Thursday, 9 pm
The president of my CDR, whom I’ve already said is the best, shouts at me that the fridges will come tomorrow. What time? Who knows.
I go down to try to find out what she knows, I have work in the morning and then I have another job in the evening until ten at night that I don’t like to miss.
The owner of the house must be present, if they’re not there another person can buy it but then that person will be the debtor.
According to the Cuban government I’m the housewife, so I can’t go to work because the debtor is my mother and she can’t come either because she’s waiting for her refrigerator too, at least the owner of the house must be there. Besides, what mysterious reason would keep a housewife from not being there to receive her refrigerator, particularly when the one she has hasn’t kept things cold in the summer for years?

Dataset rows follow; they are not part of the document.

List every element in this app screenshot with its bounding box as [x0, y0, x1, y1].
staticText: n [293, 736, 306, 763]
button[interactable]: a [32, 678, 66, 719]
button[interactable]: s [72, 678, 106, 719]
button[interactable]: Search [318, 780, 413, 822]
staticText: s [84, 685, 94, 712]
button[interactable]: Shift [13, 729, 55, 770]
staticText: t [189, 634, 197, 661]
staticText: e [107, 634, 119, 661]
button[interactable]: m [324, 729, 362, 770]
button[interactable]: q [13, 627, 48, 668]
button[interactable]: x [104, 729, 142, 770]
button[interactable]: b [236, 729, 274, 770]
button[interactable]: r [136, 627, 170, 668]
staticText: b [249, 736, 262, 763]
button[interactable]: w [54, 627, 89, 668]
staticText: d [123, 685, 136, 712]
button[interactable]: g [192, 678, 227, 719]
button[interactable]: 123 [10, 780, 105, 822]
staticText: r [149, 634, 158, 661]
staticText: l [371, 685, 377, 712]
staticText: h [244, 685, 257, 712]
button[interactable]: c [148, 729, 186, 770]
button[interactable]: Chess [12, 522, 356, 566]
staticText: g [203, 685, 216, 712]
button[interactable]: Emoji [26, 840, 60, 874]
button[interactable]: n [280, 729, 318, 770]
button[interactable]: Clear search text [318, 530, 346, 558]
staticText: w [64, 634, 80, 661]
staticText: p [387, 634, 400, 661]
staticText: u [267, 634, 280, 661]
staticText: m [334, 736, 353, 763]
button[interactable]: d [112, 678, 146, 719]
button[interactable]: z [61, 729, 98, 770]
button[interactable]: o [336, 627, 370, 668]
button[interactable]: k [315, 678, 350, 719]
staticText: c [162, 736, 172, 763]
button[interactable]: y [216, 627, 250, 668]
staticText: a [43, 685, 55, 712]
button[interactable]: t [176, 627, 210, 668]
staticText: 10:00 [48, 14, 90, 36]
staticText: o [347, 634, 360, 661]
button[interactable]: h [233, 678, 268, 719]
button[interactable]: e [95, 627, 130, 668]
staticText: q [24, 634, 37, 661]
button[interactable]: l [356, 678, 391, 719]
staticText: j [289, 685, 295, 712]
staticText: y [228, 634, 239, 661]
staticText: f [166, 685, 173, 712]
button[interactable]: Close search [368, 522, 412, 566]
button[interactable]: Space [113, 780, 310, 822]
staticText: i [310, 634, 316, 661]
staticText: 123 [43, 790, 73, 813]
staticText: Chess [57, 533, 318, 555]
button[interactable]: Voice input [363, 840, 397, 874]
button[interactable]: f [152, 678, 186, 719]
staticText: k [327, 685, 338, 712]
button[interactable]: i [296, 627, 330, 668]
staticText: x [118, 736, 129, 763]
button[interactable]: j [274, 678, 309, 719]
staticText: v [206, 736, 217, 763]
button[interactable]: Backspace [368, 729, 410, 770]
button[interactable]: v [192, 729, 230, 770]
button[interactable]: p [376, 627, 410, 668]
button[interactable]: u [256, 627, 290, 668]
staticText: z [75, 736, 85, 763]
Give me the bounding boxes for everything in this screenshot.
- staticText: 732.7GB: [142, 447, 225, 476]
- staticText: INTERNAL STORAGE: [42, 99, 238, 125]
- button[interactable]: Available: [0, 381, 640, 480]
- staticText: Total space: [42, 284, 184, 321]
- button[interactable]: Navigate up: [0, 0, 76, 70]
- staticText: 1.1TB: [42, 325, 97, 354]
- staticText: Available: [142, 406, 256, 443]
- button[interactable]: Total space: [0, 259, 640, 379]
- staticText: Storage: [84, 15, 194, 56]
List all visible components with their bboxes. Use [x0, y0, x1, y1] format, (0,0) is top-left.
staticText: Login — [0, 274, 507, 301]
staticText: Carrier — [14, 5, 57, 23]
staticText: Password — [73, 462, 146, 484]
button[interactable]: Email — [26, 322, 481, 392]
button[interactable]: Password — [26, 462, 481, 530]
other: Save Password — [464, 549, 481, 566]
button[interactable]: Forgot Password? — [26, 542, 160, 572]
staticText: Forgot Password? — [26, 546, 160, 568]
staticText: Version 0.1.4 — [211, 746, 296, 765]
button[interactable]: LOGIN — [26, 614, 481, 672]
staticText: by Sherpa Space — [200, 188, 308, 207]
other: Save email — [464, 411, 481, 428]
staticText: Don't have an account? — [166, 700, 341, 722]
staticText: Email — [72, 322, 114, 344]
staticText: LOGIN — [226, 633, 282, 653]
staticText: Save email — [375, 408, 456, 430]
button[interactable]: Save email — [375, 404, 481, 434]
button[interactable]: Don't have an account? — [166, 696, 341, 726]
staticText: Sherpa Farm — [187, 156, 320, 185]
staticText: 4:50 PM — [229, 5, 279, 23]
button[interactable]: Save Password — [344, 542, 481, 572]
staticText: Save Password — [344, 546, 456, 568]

My neighbors advise me to go to work in the morning, because the refrigerators always arrive late, I decide to sacrifice my night job, call the boss, etc. etc. etc.
Claudio’s digital camera is broken, a call to Orlando to see if he will lend me his, it’s complicated; Lía’s incommunicado; Yoani will lend me hers but Ciro isn’t here to go get it.
I go to bed.
Friday, 7:15 in the morning
I’m leaving for work; the phone rings, it’s the president of my CDR, saying that I’d better not go to work, they called her and they’re coming at nine.
Call the other boss, Ciro worried. Two colleagues tell me they spent THREE DAYS waiting for their refrigerators. I hang up the phone, not happy with this information.
Nothing at all, all the neighbors walk around like zombies waiting, no one went to work. Expectation.
Claudio arrives, says that he can do it with his analog camera, but developing and scanning will delay it. He doesn’t even have the damn camera with him, try to convince him to go get it, to wake up Lía to ask if she can bring it over, to call Yoani. Wait.
Lia’s mother refuses to wake her, nobody wants to go to Yoani’s, the laziness already begins.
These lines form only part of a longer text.